C’est un point essentiel : le film ne suggère à aucun moment que les accusées pourraient être coupables. La sorcellerie n’est jamais présentée comme une hypothèse crédible.
Elle n’existe que comme accusation, comme arme sociale. La violence vient des hommes, des institutions, et de leur besoin de désigner des coupables pour préserver un ordre moral.

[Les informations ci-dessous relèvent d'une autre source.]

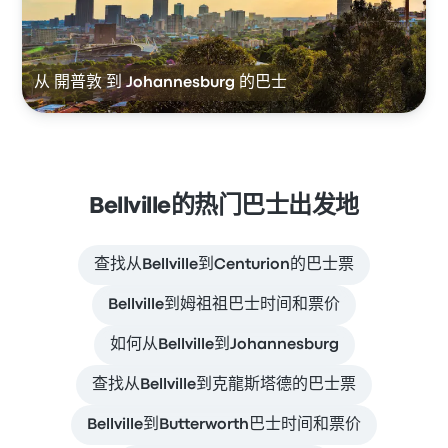
从 開普敦 到 Johannesburg 的巴士
Bellville的热门巴士出发地
查找从Bellville到Centurion的巴士票
Bellville到姆祖祖巴士时间和票价
如何从Bellville到Johannesburg
查找从Bellville到克龍斯塔德的巴士票
Bellville到Butterworth巴士时间和票价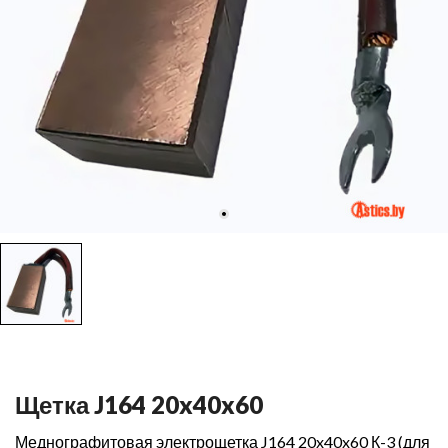
Щетка J164 20x40x60
Меднографитовая электрощетка J164 20x40x60 К-3 (для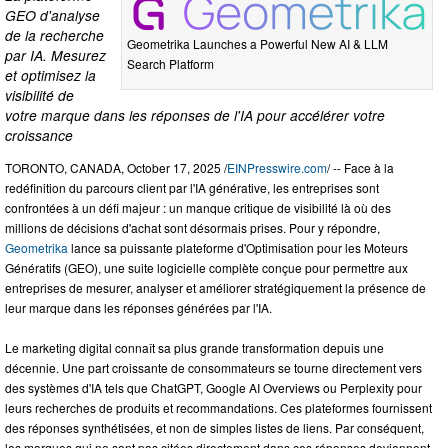
GEO d'analyse
de la recherche
Geometrika Launches a Powerful New AI & LLM
par IA. Mesurez
Search Platform
et optimisez la
visibilité de
votre marque dans les réponses de l'IA pour accélérer votre
croissance
TORONTO, CANADA, October 17, 2025 /
EINPresswire.com
/ -- Face à la
redéfinition du parcours client par l'IA générative, les entreprises sont
confrontées à un défi majeur : un manque critique de visibilité là où des
millions de décisions d'achat sont désormais prises. Pour y répondre,
Geometrika
lance sa puissante plateforme d'Optimisation pour les Moteurs
Génératifs (GEO), une suite logicielle complète conçue pour permettre aux
entreprises de mesurer, analyser et améliorer stratégiquement la présence de
leur marque dans les réponses générées par l'IA.
Le marketing digital connaît sa plus grande transformation depuis une
décennie. Une part croissante de consommateurs se tourne directement vers
des systèmes d'IA tels que ChatGPT, Google AI Overviews ou Perplexity pour
leurs recherches de produits et recommandations. Ces plateformes fournissent
des réponses synthétisées, et non de simples listes de liens. Par conséquent,
les marques qui ne sont pas citées directement dans ces réponses deviennent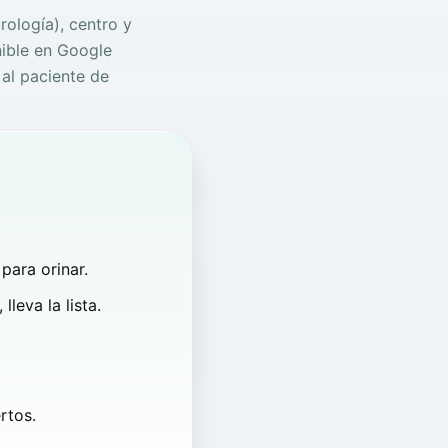
rología), centro y
nible en Google
 al paciente de
 para orinar.
leva la lista.
rtos.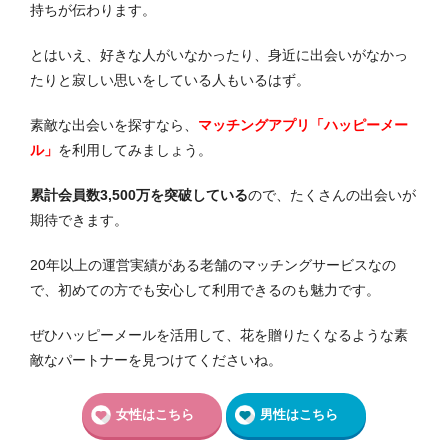
持ちが伝わります。
とはいえ、好きな人がいなかったり、身近に出会いがなかっ
たりと寂しい思いをしている人もいるはず。
素敵な出会いを探すなら、
マッチングアプリ「ハッピーメー
ル」
を利用してみましょう。
累計会員数3,500万を突破している
ので、たくさんの出会いが
期待できます。
20年以上の運営実績がある老舗のマッチングサービスなの
で、初めての方でも安心して利用できるのも魅力です。
ぜひハッピーメールを活用して、花を贈りたくなるような素
敵なパートナーを見つけてくださいね。
女性はこちら
男性はこちら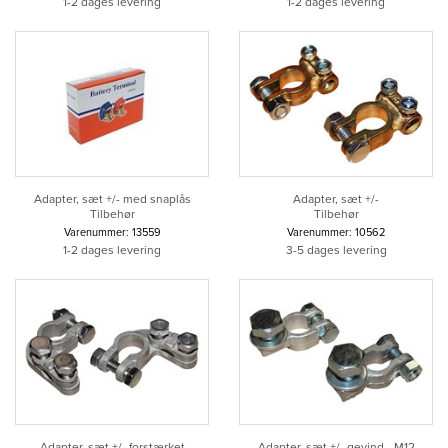
1-2 dages levering
1-2 dages levering
Adapter, sæt +/- med snaplås
Adapter, sæt +/-
Tilbehør
Tilbehør
Varenummer: 13559
Varenummer: 10562
1-2 dages levering
3-5 dages levering
Adapter, sæt +/- forstærket
Adapter, sæt +/- gevind - M12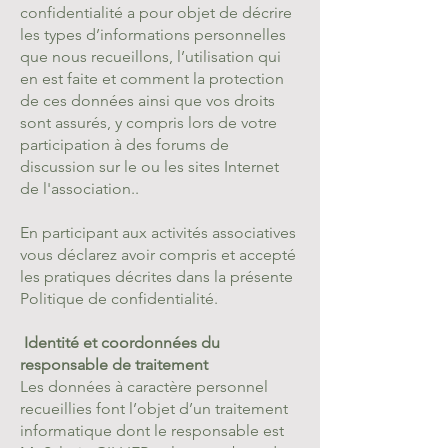
confidentialité a pour objet de décrire
les types d’informations personnelles
que nous recueillons, l’utilisation qui
en est faite et comment la protection
de ces données ainsi que vos droits
sont assurés, y compris lors de votre
participation à des forums de
discussion sur le ou les sites Internet
de l'association..
En participant aux activités associatives
vous déclarez avoir compris et accepté
les pratiques décrites dans la présente
Politique de confidentialité.
Identité et coordonnées du
responsable de traitement
Les données à caractère personnel
recueillies font l’objet d’un traitement
informatique dont le responsable est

En cela, Les Sorcières de Salem se distingue radicalement de nombreuses œuvres ultérieures. Là où beaucoup de films ou de séries choisissent de rendre la sorcellerie réelle, le film de 1957 refuse cette facilité narrative.
Il ne déplace pas l’horreur vers le surnaturel. Il la laisse là où elle est historiquement documentée : dans la justice, dans la peur collective, dans la répression.
Ce n’est donc pas un film sur les sorcières.
C’est un film sur la persécution.
Et c’est sans doute pour cela qu’il reste encore inconfortable aujourd’hui.